Mais surtout, en second lieu, on doit relever que le législateur a entendu distinguer les « faits de l'espèce » de l'article 131-4-1 des « circonstances de l'infraction » de l'article 132-1 sans même indiquer en quoi devait consister cette distinction. L'appréciation des seuls faits par le juge exclut manifestement l'aspect pénal de ceux-ci, pour n'en retenir que ce qui serait en relation avec les éléments de personnalité de l'auteur qui ont déterminé la commission des faits. Se trouve ainsi quasiment exclue de l'appréciation du juge la fonction punitive de la peine pour fixer la durée et la nature des obligations de la contrainte pénale.

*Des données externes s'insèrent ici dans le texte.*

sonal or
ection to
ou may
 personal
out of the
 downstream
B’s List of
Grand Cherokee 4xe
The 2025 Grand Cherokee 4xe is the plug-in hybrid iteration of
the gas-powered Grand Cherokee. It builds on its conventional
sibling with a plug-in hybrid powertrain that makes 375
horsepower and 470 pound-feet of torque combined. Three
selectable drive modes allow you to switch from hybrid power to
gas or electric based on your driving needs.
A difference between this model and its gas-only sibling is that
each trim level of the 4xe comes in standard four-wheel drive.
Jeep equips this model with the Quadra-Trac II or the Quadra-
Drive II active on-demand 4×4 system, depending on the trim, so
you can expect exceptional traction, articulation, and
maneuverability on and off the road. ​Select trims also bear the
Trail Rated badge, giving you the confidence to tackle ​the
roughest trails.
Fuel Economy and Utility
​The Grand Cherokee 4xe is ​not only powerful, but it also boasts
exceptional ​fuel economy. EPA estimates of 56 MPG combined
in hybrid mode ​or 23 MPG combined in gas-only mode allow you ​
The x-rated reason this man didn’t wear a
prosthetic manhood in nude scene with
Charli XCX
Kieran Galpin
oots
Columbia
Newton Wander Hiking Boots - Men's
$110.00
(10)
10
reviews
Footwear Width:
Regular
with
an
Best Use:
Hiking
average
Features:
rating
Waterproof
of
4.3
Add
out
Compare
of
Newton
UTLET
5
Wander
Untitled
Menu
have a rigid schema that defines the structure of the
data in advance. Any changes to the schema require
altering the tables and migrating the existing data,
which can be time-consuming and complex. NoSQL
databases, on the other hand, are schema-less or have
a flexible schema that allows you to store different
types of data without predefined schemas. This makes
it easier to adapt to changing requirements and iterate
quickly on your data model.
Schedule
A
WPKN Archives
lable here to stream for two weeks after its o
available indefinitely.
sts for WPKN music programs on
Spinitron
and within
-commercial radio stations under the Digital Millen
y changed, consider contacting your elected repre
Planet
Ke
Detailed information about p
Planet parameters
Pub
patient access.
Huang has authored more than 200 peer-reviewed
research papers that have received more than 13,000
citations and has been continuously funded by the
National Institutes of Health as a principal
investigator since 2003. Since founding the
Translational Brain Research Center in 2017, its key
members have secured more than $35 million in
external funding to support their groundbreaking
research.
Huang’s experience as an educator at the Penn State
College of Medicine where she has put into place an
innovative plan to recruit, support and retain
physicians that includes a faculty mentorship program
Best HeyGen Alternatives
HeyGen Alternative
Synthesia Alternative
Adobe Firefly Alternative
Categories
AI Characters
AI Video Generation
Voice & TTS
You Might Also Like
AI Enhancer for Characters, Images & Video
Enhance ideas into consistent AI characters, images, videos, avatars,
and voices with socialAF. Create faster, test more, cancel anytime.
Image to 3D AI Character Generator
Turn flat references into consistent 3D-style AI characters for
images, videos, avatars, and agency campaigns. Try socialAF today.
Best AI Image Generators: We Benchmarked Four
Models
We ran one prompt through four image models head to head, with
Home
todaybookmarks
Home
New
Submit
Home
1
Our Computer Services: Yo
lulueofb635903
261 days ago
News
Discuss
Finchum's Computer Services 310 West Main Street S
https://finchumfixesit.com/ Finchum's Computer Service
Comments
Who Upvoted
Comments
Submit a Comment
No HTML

Or, dans sa décision n° 80-127 du 20 janvier 1981, le Conseil constitutionnel a considéré que « si aux termes de l'article 8 précité de la Déclaration de 1789 la loi ne doit établir que des peines strictement et évidemment nécessaires, cette disposition n'implique pas que la nécessité des peines doive être appréciée du seul point de vue de la personnalité du condamné et encore moins qu'à cette fin le juge doive être revêtu d'un pouvoir arbitraire que, précisément, l'article 8 de la Déclaration de 1789 a entendu proscrire et qui lui permettrait, à son gré, de faire échapper à la loi pénale, hors des cas d'irresponsabilité établis par celle-ci, des personnes convaincues de crimes ou de délits. (. . .) d'autre part, que si la législation française a fait une place importante à l'individualisation des peines, elle ne lui a jamais conféré le caractère d'un principe unique et absolu prévalant de façon nécessaire et dans tous les cas sur les autres fondements de la répression pénale ; qu'ainsi, à supposer même que le principe de l'individualisation des peines puisse, dans ces limites, être regardé comme l'un des principes fondamentaux reconnus par les lois de la République, il ne saurait mettre obstacle à ce que le législateur, tout en laissant au juge ou aux autorités chargées de déterminer les modalités d'exécution des peines un large pouvoir d'appréciation, fixe des règles assurant une répression effective des infractions ».

Le juge constitutionnel a ainsi considéré que le principe de l'individualisation des peines ne saurait faire à lui seul obstacle à la nécessité première d'assurer une répression effective des infractions.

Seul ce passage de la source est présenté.